Let’s nail down one thing: going through the fire has nothing to do with firefighting. Although your skills as a firefighter would certainly grow, too. Trust me!

So, what is ‘fire’ then? Week by week, day by day we are confronted with situations that shake our solid grounding, when we get confronted by our fears, or meet our young, contracted parts, and we do not feel ourselves enough. Familiar? If yes, just bear with me. However, if you think this never happens to you, still I suggest the same, if you want to know about the hidden dynamics of your team.

We live in a world that is built on quick fixes, reacting to symptoms instead of taking time to look for the real causes and then take bold actions. A medical example: diabetes and high blood pressure has become our modern pandemic, affecting billions of people, taking a huge part of state medical expenditure, since the most widely used treatment for these diseases are pills. It is always easier to come up with a quick solution that ‘is how we do it’, than take time to investigate the lifestyle of the patient – quality of the sleep, eating habits, the ability to cope with stress, etc. – and motivate him to take the necessary steps, and supporting him in the process. And it is not (just) about the hunger for profit of the pharmaceutical industry. Again, putting it in that box would have been an easy and cheap solution, too. I am sure that the medical system itself is also a part of it. It acts as a firefighter although most of the diseases of our times are a result of our lifestyles rather than inflammations caused by bacteria or viruses that need radical and quick treatments.

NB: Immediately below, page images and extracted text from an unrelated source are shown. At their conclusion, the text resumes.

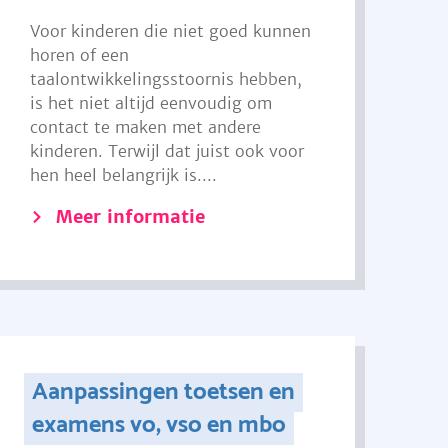
Voor kinderen die niet goed kunnen
horen of een
taalontwikkelingsstoornis hebben,
is het niet altijd eenvoudig om
contact te maken met andere
kinderen. Terwijl dat juist ook voor
hen heel belangrijk is....
Meer informatie
Aanpassingen toetsen en
examens vo, vso en mbo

My daughter is a dentist, and I was lucky to become one of her ‘diploma work’ during the time of her graduation. Both our patience, compassion, and trust toward each other was tested and very much challenged. I was afraid of the consequences of her potential mistakes, and she was afraid of the whole process, obviously. Although her teachers were around all the time, she needed to make her own decisions moment by moment. To be honest we had no clue what we had signed up for and there was little room for going into discussions about our feelings at that time. We just knew that we had to go through it and trusted the process that in the end everything would be fine.

The whole process lasted much longer than I expected, especially the actual time I needed to spend during the treatments as my daughter was slow and that was understandable. Still, I became more and more nervous and that affected my daughter as well. I remember that once she burst out telling her teacher that she got stuck and did not know how to continue. The answer of her teacher was: We never show our uncertainty in front of our patients, we stay strong!

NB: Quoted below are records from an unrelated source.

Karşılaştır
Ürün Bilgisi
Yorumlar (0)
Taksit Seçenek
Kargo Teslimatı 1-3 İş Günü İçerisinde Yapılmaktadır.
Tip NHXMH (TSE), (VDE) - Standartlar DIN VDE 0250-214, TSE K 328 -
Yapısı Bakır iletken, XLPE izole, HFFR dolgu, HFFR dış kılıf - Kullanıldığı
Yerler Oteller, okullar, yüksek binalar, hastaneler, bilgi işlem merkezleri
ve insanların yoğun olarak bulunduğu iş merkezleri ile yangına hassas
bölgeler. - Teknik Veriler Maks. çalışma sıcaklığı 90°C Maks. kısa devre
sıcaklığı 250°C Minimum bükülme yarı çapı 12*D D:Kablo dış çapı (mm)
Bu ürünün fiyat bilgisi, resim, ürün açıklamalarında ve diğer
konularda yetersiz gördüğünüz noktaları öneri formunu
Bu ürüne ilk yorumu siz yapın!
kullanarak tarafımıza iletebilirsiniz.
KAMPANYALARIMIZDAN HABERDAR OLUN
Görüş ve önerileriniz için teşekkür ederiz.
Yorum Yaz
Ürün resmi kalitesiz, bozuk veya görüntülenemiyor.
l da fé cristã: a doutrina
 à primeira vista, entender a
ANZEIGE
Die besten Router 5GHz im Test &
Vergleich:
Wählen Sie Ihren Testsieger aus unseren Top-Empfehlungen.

Wow, that was the moment of awakening for me. I immediately realized the toxic dynamics we were all in, and how it poisoned the atmosphere of a process that could have been a beautiful transformation for all of us! My daughter was growing from a medical student into dentist, leaving dozen years of learning behind, starting to stand on her own feet and showing herself to the world, I was growing from a pure motherhood into an I-level friendship, too, leaving me more space to enjoy ourselves, and maybe the teachers were growing into a new role, as a new colleague was being born. But this whole process was tight, full of frustration from everyone and instead of enjoying the beauty of the transformation, we all suffered.

In other terms we were all growing into the next phase of our lives, an invitation to become more mature and that beautiful evolution was not seen and sensed into, and not acknowledged. The same evening, I discussed the process with my daughter, and we agreed that against all odds, we will be enjoying ourselves, get rid of all the expectations to do it right, we share our feelings honestly and also when we felt lost. This was a game changer. Suddenly and unexpectedly () our relationship matured. We will always be mother daughter for each other but something else was born, too. We became companions on a path that is built on feminine traits but not designed for women only. This is ‘tending and befriending’ our fears and struggles, instead of following the old ‘fake it till you make it’ pattern, and we can be more gentle towards ourselves and each other’s, too.

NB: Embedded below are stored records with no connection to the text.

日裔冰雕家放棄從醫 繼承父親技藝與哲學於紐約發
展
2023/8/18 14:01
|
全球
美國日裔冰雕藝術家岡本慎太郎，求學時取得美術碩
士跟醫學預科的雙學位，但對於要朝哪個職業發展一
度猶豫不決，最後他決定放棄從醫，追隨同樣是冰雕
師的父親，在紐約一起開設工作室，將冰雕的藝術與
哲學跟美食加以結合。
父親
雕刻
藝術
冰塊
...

Heart Centered Leaders have this capacity: they can sense these harmful dynamics within the team and are able to slow down the process to avoid putting more pressure on the structures. It is not easy, but doable. They need to grow a capacity within ourselves first to be able to hold the tension while the whole team can grow into the next level of their maturation. We have been so fixated by finding solutions quickly that we tend to forget about the amazing possibilities these new births can provide. We might not just come up with better and more innovative solutions, but we can get closer to each other, learn new things and look at each other’s with fresh eyes.

Heart Centered Leaders slow down when they feel the fire, they turn inside, use their introspective capacities, then tune into the situation and take their actions very consciously. They create space to listen and spend enough time to let new things be born. If they have fears or hear inner voices of urgency, they take the hands of their immature parts and say: It is all right. I know, it is scary, it IS scary. But we go through it. Step by step, bit by bit. When we feel our fears, we stop and breathe. This is our way. And by the end we will be stronger, brighter and more trustworthy.

We grow up together. And it will be fun.